Wednesday, September 19, 2012


Given sample data of two random variables X and Y, When is the correlation analysis between then valid?
1. X and Y, both, have normal distribution because to do correlation analysis you need data points from all the spectrum of values possible. For example if all your X values in the sample are close to a single value let say 0(whereas possible values of X are from let say -500 to +500) then no matter how big the sample is, you are not going to get any meaningful correlation analysis results.
How to see: Just draw histogram of the sample and see if it is close to bell curve. Also, see summary statistics for the samples.

2. X and Y have linear relationship.
How to see: Examine the scatterplot of Y vs X, Plot the histogram of residuals(prediction error from linear model)

3. Homoskedasticity
How to see: Plot residuals vs X values. there should be no relationship, it should be random

Reliability of the correlation coefficient?
One approach is to use null hypothesis significance testing. For example H0 is that there is no correlation. Find the p-value and accept/reject null hypothesis. You can also look at the confidence interval for correlation coefficient.

 Notes on Sampling
In most of the statistical experiments, it is not possible to gather data from whole population and you gather data from a "random representative sample" which is "large enough" to give decent estimation of parameters.
So, there will be a difference between the actual population parameter(say mean) and same measured from the sample. The difference is called the sample error. Now, mostly, we don't know the actual population parameter value(in this case the true mean in the population).. so how do we estimate what our sample error is(btw estimate of sample error is called standard error, SE)?
SE of estimated mean =  SD/sqrt(N)
where SD is standard deviation of the sample.
But, how is above formula obtained?

let say we take many many samples from the population and find the mean value from each of the samples, then these estimated mean values will be possibly different for different samples. Essentially, estimated means coming from different samples have a probability distribution(you can get some idea of this distribution by plotting the histogram, called probability histogram, of all the different sample means), which is called distribution of the sample mean and mean of the distribution of sample means is equal to true mean of the population. Also, SE is the standard deviation of probability histogram.

By "central limit theorem", the fact is that distribution of the sample mean has to be normal as long as sample sizes are large enough(N > 30) or if the random variable in question is normally distributed.

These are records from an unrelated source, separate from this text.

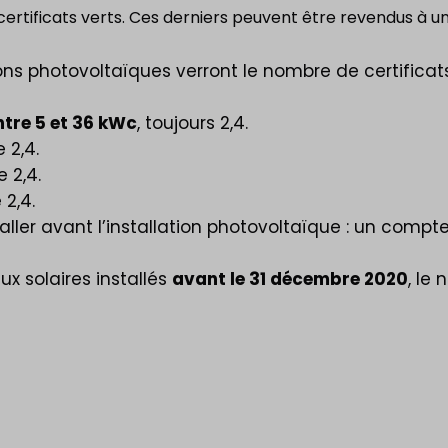
ertificats verts. Ces derniers peuvent être revendus à un f
ions photovoltaïques verront le nombre de certificat
ntre 5 et 36 kWc
, toujours 2,4.
e 2,4.
e 2,4.
 2,4.
taller avant l’installation photovoltaïque : un compt
x solaires installés
avant le 31 décembre 2020
, le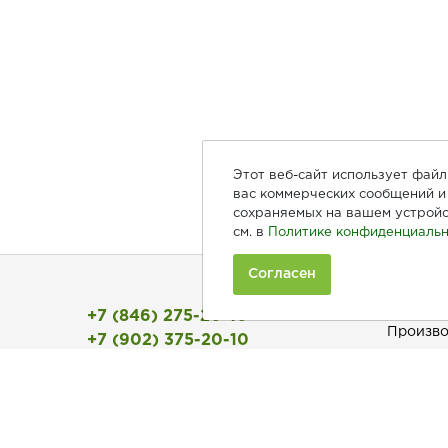
Этот веб-сайт использует фай
вас коммерческих сообщений и 
сохраняемых на вашем устройс
см. в
Политике конфиденциальн
Согласен
Покуп
+7 (846) 275-20-10
Произво
+7 (902) 375-20-10
Рецепты
Ежедневно с 9:00 до 20:00
Как зака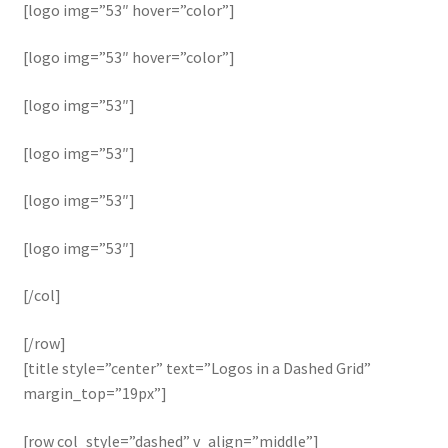
[logo img=”53″ hover=”color”]
[logo img=”53″ hover=”color”]
[logo img=”53″]
[logo img=”53″]
[logo img=”53″]
[logo img=”53″]
[/col]
[/row]
[title style=”center” text=”Logos in a Dashed Grid”
margin_top=”19px”]
[row col_style=”dashed” v_align=”middle”]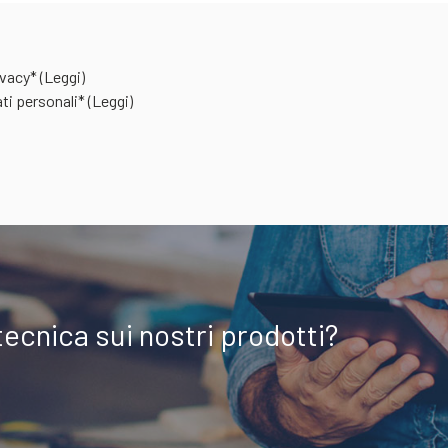
rivacy*
(Leggi)
ti personali*
(Leggi)
tecnica sui nostri prodotti?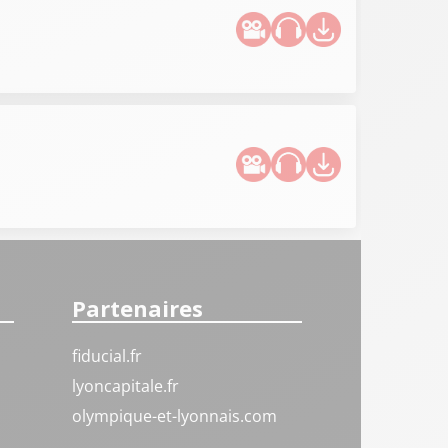
Partenaires
fiducial.fr
lyoncapitale.fr
olympique-et-lyonnais.com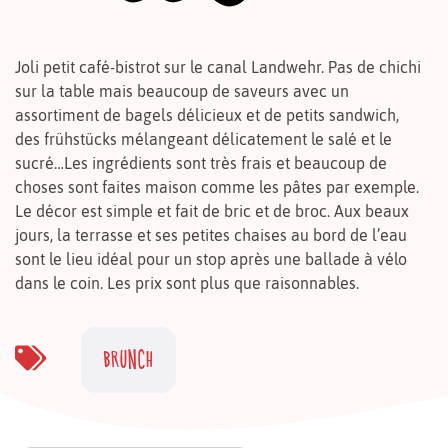
Joli petit café-bistrot sur ​​le canal Landwehr. Pas de chichi
sur la table mais beaucoup de saveurs avec un
assortiment de bagels délicieux et de petits sandwich,
des frühstücks mélangeant délicatement le salé et le
sucré…Les ingrédients sont très frais et beaucoup de
choses sont faites maison comme les pâtes par exemple.
Le décor est simple et fait de bric et de broc. Aux beaux
jours, la terrasse et ses petites chaises au bord de l’eau
sont le lieu idéal pour un stop après une ballade à vélo
dans le coin. Les prix sont plus que raisonnables.
BRUNCH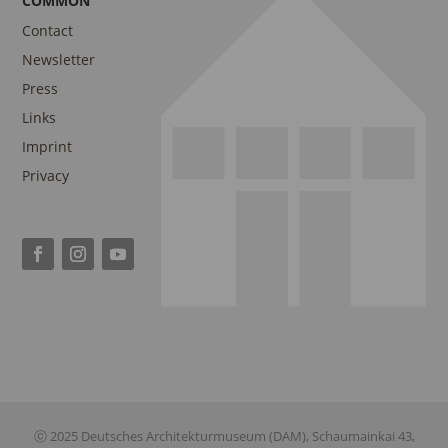
COMMON
Contact
Newsletter
Press
Links
Imprint
Privacy
ⓒ 2025 Deutsches Architekturmuseum (DAM), Schaumainkai 43,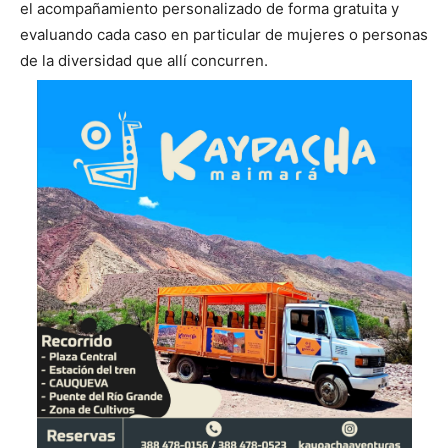
el acompañamiento personalizado de forma gratuita y
evaluando cada caso en particular de mujeres o personas
de la diversidad que allí concurren.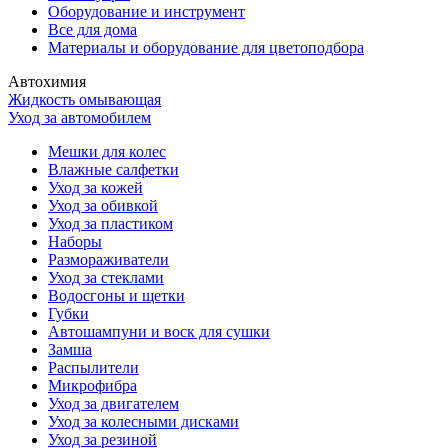
Оборудование и инструмент
Все для дома
Материалы и оборудование для цветоподбора
Автохимия
Жидкость омывающая
Уход за автомобилем
Мешки для колес
Влажные салфетки
Уход за кожей
Уход за обивкой
Уход за пластиком
Наборы
Размораживатели
Уход за стеклами
Водосгоны и щетки
Губки
Автошампуни и воск для сушки
Замша
Распылители
Микрофибра
Уход за двигателем
Уход за колесными дисками
Уход за резиной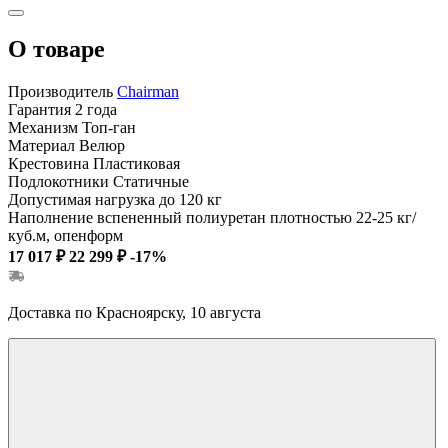
О товаре
Производитель
Chairman
Гарантия
2 года
Механизм
Топ-ган
Материал
Велюр
Крестовина
Пластиковая
Подлокотники
Статичные
Допустимая нагрузка
до 120 кг
Наполнение
вспененный полиуретан плотностью 22-25 кг/
куб.м, опенформ
17 017 ₽
22 299 ₽
-17%
Доставка по Красноярску, 10 августа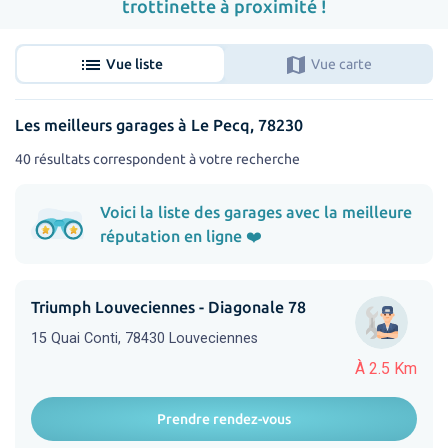
trottinette à proximité !
list
map
Vue liste
Vue carte
Les meilleurs garages à Le Pecq, 78230
40 résultats correspondent à votre recherche
Voici la liste des garages avec la meilleure
réputation en ligne ❤️
Triumph Louveciennes - Diagonale 78
15 Quai Conti, 78430 Louveciennes
À 2.5 Km
Prendre rendez-vous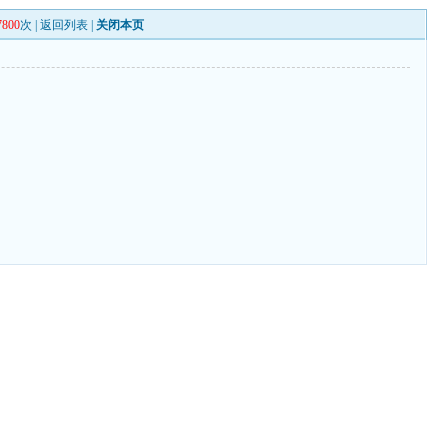
7800
次 |
返回列表
|
关闭本页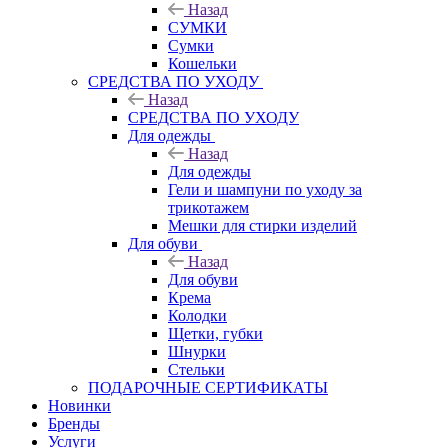
Назад
СУМКИ
Сумки
Кошельки
CРЕДСТВА ПО УХОДУ
Назад
CРЕДСТВА ПО УХОДУ
Для одежды
Назад
Для одежды
Гели и шампуни по уходу за
трикотажем
Мешки для стирки изделий
Для обуви
Назад
Для обуви
Крема
Колодки
Щетки, губки
Шнурки
Стельки
ПОДАРОЧНЫЕ СЕРТИФИКАТЫ
Новинки
Бренды
Услуги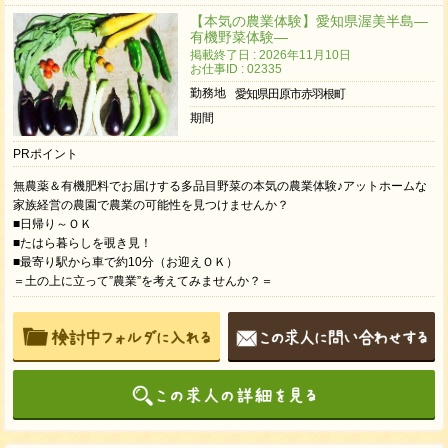
【本気の農業体験】愛知県渥美半島―
有機野菜体験―
掲載終了日 : 2026年11月10日
お仕事ID : 02335
勤務地
愛知県田原市赤羽根町
期間
PRポイント
無農薬＆有機肥料でお届けする多品目野菜の本気の農業体験♪アットホームな
家族経営の農園で農業の可能性を見つけませんか？
■日帰り～ＯＫ
■たはら暮らしを覗き見！
■最寄り駅から車で約10分（お迎えＯＫ）
＝土の上に立って”農業”を考えてみませんか？＝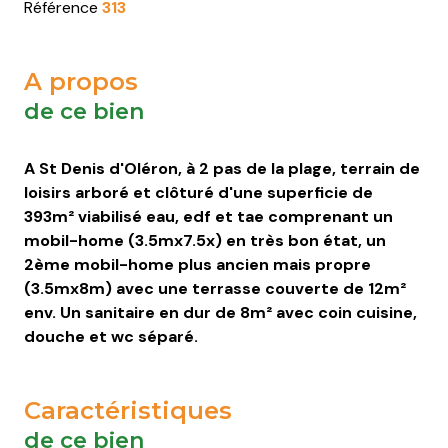
Saint-
Saint-
Saint-
Saint-
Référence
313
Pierre-
Pierre-
Pierre-
Pierre-
d'Oléron
d'Oléron
d'Oléron
d'Oléron
A propos
Saint-
Saint-
Saint-
Saint-
de ce bien
Trojan-
Trojan-
Trojan-
Trojan-
les-
les-
les-
les-
A St Denis d'Oléron, à 2 pas de la plage, terrain de
Bains
Bains
Bains
Bains
loisirs arboré et clôturé d'une superficie de
393m² viabilisé eau, edf et tae comprenant un
mobil-home (3.5mx7.5x) en très bon état, un
2ème mobil-home plus ancien mais propre
(3.5mx8m) avec une terrasse couverte de 12m²
env. Un sanitaire en dur de 8m² avec coin cuisine,
douche et wc séparé.
Caractéristiques
de ce bien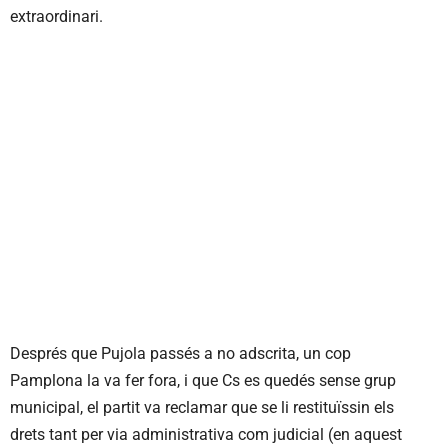
extraordinari.
Després que Pujola passés a no adscrita, un cop
Pamplona la va fer fora, i que Cs es quedés sense grup
municipal, el partit va reclamar que se li restituïssin els
drets tant per via administrativa com judicial (en aquest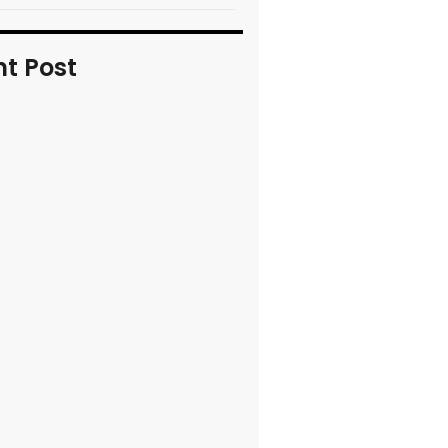
t Post
nsitional times
 MORE
 report of key moments
 MORE
irst the kingdom of God
 MORE
aster event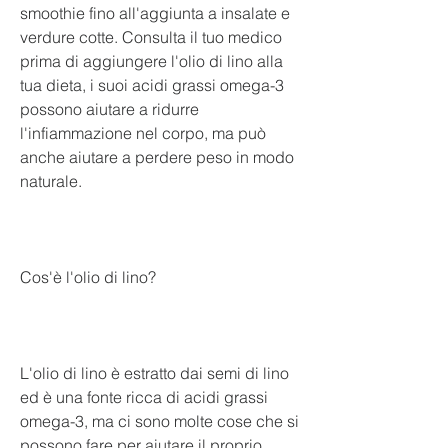
smoothie fino all'aggiunta a insalate e 
verdure cotte. Consulta il tuo medico 
prima di aggiungere l'olio di lino alla 
tua dieta, i suoi acidi grassi omega-3 
possono aiutare a ridurre 
l'infiammazione nel corpo, ma può 
anche aiutare a perdere peso in modo 
naturale.
Cos'è l'olio di lino? 
L'olio di lino è estratto dai semi di lino 
ed è una fonte ricca di acidi grassi 
omega-3, ma ci sono molte cose che si 
possono fare per aiutare il proprio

Notes on Hypothesis testing(taking sample mean as an example):
p-value = P(sample-data-observed | H0 is true)
which in simple terms means, the probability of observing given sample or more extreme than that given the null hypothesis is true. Hecne, if p-value is low(e.g. less than a threshold) then we can reject the null hypothesis.

Usually, the approximate probability distribution of  observed-sample-data given H0 is known(sample distribution). And, using that probability distribution we calculate the p-value.

For example, sample distribution of the mean has normal distribution. That says..
(X_bar - mu)/(sigma/sqrt(n)) ~ standard normal distribution(Z)

X_bar : sample mean
mu : true population mean
sigma : true population standard deviation
n : sample size

Let say H0 is that true population mean(mu) is 0 then
z-score = (X_bar - 0)/(sigma/sqrt(n))

which is basically how many standard deviation away are you from the true mean. If absolute value of z-score is too much then that means assumed H0 is not true and should be rejected.

Now, let us try to understand how z-score(in general the test-statistic) and p-value are related. To, understand that let us see the standard normal distribution.

It is clear from the picture above that if H0 is true then with 95.4% chance we should get a absolute z-score less than 2(in fact [-2*(sigma/sqrt(n),+2*(sigma/sqrt(n)] is called 95.4% confidence interval for the true population mean).
And with 4.6%(= 100 - 95.4) we observe a sample such that z-score is not in [-2,+2]. So, the probability of observing this sample data or more extreme is 0.046 and that is our p-value.

Since we are talking about sample mean, so one more thing worth mentioning is that, usually sigma is not known and we approximate that by square root of MSS(mean sum of square deviation). Sample mean distribution will still be approximately normal as long as sample size is large otherwise the sample mean distribution will be more close to t distribution with n-1 degrees of freedom and we will use t-score instead of z-score and p-value/confidence-interval etc will be calculated from t-distribution.

Monday, September 3, 2012

ad hoc jvm monitoring and debugging

Many a times we notice some issue in production environments and quickly need to investigate the details with ssh connection to a terminal. jdk comes packaged with some very useful tools to monitor/debug jvm which can come in handy..

jps - lists the vm-id's of instrumented jvm processes running on the machine

jinfo - gives you a lot of detail about the configuration a jvm process was started with(which, otherwise, is scattered around innumerable number of configuration files and environment variables)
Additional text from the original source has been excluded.